--- The data Enclosed Below ---
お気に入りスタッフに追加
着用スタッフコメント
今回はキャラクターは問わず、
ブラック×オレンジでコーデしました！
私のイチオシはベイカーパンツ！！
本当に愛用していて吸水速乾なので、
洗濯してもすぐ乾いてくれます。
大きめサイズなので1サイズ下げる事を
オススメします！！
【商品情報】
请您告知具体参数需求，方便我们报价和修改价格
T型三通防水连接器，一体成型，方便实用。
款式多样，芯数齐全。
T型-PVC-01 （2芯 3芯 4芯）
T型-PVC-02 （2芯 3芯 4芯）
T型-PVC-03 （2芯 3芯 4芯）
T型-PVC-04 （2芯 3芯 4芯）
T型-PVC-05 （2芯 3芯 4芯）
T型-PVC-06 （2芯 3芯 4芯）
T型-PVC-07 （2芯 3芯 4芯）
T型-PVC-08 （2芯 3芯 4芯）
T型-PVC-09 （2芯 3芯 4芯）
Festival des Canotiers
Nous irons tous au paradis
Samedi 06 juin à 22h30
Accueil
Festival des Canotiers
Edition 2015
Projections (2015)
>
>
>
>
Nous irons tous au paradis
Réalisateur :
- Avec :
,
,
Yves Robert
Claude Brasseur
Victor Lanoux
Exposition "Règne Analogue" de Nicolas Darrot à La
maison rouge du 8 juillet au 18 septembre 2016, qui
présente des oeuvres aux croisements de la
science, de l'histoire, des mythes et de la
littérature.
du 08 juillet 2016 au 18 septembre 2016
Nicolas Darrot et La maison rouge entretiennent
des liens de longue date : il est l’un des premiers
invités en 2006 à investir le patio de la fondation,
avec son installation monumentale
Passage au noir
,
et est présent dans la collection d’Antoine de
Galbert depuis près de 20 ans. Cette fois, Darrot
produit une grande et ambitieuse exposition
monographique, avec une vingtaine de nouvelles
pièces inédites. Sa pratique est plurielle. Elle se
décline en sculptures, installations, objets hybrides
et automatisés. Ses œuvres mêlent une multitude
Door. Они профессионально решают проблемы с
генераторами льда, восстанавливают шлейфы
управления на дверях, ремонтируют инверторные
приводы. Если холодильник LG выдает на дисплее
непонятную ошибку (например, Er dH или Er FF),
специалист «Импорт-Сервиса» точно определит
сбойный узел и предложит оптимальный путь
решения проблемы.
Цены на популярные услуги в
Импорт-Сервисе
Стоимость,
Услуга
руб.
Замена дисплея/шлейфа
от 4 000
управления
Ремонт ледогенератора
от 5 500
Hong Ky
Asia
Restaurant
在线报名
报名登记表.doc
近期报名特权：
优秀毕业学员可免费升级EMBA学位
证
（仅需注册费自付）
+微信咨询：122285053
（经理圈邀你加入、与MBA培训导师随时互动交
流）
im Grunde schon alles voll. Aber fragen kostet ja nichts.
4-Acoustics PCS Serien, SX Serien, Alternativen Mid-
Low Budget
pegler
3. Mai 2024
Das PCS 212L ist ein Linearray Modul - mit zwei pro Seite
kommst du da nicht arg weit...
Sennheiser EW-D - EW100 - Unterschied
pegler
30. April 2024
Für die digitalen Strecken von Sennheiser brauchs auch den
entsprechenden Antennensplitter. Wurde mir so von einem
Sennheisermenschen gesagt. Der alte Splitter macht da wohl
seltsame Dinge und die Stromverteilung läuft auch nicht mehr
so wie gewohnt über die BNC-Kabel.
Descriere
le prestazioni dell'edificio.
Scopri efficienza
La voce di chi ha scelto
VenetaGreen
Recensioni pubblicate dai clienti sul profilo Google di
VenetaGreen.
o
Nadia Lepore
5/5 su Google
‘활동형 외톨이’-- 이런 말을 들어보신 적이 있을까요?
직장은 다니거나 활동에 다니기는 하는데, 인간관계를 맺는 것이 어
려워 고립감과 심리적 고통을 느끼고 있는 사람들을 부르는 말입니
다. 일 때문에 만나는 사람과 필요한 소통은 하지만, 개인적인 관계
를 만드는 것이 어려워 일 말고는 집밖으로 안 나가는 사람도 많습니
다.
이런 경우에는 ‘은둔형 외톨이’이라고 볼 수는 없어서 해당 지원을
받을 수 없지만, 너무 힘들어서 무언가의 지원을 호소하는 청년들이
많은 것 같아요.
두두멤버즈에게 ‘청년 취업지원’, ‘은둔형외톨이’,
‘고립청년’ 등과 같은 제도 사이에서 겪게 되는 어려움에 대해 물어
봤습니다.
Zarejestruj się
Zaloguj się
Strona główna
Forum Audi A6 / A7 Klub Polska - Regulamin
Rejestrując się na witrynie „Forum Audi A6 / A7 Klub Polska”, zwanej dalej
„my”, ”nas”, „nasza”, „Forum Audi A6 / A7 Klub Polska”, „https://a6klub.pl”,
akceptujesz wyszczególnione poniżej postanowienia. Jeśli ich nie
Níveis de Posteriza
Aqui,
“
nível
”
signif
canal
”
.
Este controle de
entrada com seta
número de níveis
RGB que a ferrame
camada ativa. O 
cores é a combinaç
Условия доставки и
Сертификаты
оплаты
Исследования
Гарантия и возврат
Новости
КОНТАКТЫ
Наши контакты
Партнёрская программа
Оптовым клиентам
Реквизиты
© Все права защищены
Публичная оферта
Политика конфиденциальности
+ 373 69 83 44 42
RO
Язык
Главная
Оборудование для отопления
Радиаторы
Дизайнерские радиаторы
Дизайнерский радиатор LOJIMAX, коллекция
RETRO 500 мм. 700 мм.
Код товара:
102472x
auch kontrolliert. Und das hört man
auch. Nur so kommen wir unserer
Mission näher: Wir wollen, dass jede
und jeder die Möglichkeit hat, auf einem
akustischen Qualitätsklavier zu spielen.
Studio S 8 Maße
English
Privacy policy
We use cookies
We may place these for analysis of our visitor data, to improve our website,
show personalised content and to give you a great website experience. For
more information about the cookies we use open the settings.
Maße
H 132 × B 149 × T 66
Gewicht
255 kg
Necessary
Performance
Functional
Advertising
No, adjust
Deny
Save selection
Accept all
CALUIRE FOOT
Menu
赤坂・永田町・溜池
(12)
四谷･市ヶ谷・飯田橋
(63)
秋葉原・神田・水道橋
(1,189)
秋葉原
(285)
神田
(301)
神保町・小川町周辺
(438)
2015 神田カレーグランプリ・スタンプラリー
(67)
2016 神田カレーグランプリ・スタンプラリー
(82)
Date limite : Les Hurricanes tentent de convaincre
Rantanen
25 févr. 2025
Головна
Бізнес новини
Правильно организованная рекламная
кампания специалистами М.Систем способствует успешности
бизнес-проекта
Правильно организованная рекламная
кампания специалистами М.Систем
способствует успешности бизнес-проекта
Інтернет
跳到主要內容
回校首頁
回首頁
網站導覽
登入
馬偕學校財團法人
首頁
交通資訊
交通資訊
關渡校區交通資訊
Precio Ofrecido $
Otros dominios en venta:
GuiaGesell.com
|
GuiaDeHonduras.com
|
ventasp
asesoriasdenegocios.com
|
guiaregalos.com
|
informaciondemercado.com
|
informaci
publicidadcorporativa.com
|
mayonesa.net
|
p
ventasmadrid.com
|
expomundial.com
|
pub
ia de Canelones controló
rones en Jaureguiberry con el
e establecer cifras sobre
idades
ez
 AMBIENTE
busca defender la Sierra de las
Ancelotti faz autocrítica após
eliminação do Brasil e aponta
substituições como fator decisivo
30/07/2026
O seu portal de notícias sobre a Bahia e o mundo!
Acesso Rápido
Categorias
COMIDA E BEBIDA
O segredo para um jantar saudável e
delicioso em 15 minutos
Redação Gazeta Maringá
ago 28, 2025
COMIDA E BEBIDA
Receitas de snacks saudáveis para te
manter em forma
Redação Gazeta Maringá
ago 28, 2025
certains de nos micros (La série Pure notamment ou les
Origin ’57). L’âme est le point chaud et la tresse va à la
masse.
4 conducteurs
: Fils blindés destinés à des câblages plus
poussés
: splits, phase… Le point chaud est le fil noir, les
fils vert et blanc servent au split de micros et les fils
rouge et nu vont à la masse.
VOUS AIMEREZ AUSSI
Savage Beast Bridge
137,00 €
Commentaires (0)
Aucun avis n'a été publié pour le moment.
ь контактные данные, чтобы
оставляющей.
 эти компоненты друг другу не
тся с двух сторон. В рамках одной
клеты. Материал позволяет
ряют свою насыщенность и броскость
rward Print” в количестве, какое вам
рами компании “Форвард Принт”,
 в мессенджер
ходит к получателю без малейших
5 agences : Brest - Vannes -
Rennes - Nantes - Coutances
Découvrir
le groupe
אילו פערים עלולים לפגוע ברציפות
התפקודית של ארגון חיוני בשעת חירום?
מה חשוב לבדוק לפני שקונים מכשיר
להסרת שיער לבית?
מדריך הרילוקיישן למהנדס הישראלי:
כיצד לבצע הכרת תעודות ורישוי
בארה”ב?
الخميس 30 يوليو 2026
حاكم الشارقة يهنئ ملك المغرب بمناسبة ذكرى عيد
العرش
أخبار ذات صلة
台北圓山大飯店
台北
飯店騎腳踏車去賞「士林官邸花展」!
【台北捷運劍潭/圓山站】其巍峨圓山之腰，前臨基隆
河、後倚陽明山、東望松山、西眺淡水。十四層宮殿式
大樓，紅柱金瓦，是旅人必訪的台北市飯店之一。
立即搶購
--- End of Enclosed The data ---
▸ **What to produce**: Select and copy every line from the records that includes the word "septembre".

▸ **Exercise output**:
maison rouge du 8 juillet au 18 septembre 2016, qui
du 08 juillet 2016 au 18 septembre 2016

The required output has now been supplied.